──────── Provided entries

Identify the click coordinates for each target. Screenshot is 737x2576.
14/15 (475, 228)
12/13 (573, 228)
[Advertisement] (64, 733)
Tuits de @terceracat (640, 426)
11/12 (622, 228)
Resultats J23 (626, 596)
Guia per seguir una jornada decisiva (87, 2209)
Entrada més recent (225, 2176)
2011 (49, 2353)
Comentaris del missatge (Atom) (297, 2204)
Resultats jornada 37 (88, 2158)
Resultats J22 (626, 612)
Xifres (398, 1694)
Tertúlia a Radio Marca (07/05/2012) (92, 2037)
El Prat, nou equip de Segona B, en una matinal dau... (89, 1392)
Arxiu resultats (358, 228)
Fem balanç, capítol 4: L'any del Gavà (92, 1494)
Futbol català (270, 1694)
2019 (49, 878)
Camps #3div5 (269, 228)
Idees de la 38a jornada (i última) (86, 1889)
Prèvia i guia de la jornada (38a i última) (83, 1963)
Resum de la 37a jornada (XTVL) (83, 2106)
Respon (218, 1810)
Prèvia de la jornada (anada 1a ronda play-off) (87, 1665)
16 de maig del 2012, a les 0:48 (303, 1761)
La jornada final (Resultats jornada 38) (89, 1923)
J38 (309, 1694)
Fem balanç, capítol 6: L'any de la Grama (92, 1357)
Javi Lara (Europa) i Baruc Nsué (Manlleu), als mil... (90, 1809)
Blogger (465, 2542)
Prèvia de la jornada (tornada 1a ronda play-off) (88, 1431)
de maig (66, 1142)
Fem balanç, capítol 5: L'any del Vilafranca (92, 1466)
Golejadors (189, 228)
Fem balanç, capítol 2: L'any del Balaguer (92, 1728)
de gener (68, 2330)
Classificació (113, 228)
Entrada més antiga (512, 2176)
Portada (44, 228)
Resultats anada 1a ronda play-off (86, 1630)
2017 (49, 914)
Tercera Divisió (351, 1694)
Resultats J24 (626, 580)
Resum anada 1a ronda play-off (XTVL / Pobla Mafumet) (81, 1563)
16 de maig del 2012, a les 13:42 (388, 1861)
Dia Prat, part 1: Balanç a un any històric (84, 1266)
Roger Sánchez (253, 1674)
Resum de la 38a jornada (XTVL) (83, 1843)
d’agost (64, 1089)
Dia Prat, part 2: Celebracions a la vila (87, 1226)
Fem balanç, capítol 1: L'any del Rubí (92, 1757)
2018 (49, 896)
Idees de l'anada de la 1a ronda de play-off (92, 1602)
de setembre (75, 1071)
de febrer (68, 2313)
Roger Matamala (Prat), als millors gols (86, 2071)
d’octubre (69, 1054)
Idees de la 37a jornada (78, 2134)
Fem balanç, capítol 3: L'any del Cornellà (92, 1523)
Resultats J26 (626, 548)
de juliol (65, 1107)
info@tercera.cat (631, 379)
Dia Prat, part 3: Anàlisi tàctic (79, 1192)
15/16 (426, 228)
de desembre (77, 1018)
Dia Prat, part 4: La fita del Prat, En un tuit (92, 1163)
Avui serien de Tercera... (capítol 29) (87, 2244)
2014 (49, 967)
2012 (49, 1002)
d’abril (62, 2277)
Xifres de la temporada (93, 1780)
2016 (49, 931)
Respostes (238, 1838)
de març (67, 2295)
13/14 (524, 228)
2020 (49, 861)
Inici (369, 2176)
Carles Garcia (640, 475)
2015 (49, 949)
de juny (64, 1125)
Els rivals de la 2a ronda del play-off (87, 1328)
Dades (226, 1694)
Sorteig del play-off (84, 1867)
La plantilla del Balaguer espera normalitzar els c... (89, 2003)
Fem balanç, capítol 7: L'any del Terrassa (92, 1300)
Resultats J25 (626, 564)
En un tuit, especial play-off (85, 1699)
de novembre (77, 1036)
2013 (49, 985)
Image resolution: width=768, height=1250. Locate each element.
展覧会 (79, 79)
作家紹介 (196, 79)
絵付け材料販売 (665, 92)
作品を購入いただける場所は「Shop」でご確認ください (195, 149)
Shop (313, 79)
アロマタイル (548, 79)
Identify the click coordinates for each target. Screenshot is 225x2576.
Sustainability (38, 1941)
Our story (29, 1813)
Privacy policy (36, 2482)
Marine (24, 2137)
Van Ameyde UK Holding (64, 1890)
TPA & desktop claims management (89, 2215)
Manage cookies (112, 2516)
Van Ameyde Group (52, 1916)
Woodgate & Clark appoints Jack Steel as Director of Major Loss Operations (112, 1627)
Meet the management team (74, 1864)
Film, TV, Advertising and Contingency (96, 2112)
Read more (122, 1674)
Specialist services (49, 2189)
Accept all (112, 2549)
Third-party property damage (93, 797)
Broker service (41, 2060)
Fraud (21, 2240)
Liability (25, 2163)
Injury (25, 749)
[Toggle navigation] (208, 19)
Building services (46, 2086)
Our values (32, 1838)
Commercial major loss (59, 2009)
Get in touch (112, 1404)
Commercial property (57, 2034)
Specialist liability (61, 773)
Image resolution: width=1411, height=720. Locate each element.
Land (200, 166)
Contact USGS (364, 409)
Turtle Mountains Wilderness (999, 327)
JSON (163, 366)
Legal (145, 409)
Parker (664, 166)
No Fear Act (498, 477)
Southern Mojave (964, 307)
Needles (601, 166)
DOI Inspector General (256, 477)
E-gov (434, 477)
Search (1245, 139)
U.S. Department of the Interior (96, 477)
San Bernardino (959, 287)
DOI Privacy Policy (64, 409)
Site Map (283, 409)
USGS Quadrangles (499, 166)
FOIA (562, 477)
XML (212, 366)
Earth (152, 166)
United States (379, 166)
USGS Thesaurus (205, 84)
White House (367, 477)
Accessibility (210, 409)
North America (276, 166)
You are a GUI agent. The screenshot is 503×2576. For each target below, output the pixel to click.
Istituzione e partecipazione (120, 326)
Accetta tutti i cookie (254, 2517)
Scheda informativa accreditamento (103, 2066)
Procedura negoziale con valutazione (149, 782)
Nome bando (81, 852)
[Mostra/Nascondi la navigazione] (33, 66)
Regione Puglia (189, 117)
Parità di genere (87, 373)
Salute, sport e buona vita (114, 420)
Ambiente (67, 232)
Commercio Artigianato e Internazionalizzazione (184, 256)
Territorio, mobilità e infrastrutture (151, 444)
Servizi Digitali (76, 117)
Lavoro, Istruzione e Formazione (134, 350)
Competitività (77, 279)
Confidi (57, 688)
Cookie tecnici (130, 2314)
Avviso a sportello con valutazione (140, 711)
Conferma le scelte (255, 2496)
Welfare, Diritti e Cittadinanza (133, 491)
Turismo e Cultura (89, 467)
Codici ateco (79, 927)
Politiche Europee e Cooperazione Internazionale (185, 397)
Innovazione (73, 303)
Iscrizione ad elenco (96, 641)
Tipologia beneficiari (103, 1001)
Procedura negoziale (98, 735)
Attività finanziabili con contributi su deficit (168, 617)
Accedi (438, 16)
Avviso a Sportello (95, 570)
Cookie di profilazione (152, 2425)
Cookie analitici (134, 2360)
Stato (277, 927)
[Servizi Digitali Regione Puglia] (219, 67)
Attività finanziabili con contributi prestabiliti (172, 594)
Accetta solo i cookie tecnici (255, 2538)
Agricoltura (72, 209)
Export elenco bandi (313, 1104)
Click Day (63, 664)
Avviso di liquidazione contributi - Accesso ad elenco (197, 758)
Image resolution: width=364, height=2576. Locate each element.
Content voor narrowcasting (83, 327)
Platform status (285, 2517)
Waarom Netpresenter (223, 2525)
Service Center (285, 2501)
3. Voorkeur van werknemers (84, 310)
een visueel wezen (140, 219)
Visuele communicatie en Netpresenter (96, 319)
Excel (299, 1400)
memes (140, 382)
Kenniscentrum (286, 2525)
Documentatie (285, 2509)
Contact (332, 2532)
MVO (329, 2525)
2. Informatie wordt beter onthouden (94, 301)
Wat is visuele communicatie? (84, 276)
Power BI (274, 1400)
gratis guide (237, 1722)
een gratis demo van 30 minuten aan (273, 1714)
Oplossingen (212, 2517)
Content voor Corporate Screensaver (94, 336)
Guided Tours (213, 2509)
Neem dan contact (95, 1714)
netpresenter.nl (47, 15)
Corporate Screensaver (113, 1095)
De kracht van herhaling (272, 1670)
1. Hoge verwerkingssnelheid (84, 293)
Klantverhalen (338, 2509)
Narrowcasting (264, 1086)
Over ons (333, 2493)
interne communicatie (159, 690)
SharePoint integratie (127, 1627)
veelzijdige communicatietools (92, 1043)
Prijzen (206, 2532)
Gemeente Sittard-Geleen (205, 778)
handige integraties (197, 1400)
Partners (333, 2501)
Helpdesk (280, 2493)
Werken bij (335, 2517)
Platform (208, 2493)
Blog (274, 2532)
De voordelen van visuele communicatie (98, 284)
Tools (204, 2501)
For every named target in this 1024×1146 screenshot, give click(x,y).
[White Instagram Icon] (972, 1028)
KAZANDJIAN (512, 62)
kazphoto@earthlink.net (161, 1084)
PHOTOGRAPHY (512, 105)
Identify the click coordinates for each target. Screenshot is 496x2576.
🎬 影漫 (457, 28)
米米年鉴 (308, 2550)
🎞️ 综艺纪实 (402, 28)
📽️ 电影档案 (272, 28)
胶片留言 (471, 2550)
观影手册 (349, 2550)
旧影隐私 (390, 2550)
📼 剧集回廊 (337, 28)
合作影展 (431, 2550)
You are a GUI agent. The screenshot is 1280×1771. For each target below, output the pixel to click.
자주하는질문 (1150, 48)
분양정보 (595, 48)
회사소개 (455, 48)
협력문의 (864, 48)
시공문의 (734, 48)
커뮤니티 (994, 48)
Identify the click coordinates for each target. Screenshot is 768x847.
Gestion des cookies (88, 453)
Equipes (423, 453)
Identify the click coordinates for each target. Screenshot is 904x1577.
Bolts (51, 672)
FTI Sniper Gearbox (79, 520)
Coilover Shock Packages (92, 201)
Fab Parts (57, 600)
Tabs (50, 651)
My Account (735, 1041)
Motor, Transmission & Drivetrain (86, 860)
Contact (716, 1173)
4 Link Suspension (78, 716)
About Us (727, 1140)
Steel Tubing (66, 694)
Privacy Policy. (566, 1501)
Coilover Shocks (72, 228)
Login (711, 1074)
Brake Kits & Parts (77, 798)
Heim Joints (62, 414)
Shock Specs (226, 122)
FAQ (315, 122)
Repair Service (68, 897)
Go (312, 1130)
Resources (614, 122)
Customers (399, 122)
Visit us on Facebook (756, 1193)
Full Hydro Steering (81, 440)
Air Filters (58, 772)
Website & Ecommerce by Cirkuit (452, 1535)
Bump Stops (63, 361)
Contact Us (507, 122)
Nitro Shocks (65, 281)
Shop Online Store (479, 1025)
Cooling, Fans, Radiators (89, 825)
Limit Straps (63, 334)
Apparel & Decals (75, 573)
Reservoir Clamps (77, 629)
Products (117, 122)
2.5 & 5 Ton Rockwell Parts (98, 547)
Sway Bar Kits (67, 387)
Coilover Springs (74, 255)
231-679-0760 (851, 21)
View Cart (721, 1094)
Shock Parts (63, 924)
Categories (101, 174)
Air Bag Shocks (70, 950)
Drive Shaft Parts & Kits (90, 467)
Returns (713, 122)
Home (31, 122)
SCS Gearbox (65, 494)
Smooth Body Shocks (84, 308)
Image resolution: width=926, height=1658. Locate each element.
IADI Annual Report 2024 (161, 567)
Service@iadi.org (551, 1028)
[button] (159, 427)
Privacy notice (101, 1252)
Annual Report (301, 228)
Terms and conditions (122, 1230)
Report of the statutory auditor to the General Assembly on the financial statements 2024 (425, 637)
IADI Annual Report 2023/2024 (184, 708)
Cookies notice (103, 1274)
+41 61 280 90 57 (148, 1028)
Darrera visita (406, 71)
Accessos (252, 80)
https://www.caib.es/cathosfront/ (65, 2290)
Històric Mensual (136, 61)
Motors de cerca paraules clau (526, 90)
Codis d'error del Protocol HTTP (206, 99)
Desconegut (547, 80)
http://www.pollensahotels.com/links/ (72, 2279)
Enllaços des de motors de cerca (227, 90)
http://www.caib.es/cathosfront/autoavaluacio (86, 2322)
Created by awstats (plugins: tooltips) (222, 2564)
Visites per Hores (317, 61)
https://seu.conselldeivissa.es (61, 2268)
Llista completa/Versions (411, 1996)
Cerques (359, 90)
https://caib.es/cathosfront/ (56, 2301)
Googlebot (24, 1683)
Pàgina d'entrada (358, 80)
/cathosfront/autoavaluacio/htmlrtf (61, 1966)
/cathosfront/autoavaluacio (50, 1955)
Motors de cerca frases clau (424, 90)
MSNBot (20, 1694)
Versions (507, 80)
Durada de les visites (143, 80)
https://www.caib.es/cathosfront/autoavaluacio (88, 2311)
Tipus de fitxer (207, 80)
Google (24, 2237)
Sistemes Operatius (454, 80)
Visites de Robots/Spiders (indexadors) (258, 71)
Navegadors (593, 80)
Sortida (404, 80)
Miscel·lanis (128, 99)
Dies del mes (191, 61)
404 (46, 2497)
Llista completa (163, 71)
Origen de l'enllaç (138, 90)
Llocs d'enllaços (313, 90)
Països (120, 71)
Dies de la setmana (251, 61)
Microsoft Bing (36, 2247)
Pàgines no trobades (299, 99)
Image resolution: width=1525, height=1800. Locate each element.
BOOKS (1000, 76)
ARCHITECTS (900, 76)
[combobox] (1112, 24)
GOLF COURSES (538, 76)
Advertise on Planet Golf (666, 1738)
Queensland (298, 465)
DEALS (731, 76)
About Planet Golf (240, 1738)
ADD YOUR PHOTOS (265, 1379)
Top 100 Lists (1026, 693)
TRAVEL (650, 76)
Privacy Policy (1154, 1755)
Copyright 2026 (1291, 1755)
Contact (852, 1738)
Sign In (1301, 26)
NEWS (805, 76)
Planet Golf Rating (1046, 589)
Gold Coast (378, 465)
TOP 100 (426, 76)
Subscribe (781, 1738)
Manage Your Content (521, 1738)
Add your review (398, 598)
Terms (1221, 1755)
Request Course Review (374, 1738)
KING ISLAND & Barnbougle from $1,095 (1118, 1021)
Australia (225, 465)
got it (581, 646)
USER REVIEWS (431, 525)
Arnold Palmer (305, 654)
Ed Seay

────────────────

Above this task is a listing. Restate, word for word and with nothing added, the lines from the one with "ARCHITECTS (900, 76)" through the one with "Sign In (1301, 26)".

ARCHITECTS (900, 76)
[combobox] (1112, 24)
GOLF COURSES (538, 76)
Advertise on Planet Golf (666, 1738)
Queensland (298, 465)
DEALS (731, 76)
About Planet Golf (240, 1738)
ADD YOUR PHOTOS (265, 1379)
Top 100 Lists (1026, 693)
TRAVEL (650, 76)
Privacy Policy (1154, 1755)
Copyright 2026 (1291, 1755)
Contact (852, 1738)
Sign In (1301, 26)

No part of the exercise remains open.